● **PROBLEM TO SOLVE**
Word for word, transcribe the data below from the line with "distribuida en seguridad" to the line with "Description", keeping both of those lines.

● **Transcribed page contents**
◇ ◇ ◇ ◇ ◇

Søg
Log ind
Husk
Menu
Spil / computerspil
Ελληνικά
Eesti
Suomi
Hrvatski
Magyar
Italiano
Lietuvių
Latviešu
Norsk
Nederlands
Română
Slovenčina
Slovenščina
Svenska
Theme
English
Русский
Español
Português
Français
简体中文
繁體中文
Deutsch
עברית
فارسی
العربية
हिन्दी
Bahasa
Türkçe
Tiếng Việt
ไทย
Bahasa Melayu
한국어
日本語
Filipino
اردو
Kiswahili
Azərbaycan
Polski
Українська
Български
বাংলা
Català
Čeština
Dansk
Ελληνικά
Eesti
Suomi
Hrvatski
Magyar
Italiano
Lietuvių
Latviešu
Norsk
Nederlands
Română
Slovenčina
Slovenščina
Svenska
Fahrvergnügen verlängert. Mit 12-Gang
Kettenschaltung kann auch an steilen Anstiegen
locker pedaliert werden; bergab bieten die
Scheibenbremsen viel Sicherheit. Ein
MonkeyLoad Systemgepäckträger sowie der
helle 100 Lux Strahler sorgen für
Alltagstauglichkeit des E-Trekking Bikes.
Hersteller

◇ ◇ ◇ ◇ ◇

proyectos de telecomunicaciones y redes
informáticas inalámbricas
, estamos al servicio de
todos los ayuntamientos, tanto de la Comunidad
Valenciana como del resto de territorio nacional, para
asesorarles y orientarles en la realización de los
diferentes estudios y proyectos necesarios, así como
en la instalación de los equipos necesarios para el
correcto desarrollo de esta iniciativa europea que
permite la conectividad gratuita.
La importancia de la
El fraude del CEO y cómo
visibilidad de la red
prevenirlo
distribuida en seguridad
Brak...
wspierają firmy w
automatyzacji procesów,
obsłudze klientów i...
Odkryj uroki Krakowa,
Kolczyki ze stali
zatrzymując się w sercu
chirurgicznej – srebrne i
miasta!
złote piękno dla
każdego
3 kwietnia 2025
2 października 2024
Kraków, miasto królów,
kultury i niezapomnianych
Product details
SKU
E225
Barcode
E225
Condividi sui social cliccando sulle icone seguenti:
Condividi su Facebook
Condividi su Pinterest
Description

◇ ◇ ◇ ◇ ◇

● **YOUR RESPONSE**
distribuida en seguridad
Brak...
wspierają firmy w
automatyzacji procesów,
obsłudze klientów i...
Odkryj uroki Krakowa,
Kolczyki ze stali
zatrzymując się w sercu
chirurgicznej – srebrne i
miasta!
złote piękno dla
każdego
3 kwietnia 2025
2 października 2024
Kraków, miasto królów,
kultury i niezapomnianych
Product details
SKU
E225
Barcode
E225
Condividi sui social cliccando sulle icone seguenti:
Condividi su Facebook
Condividi su Pinterest
Description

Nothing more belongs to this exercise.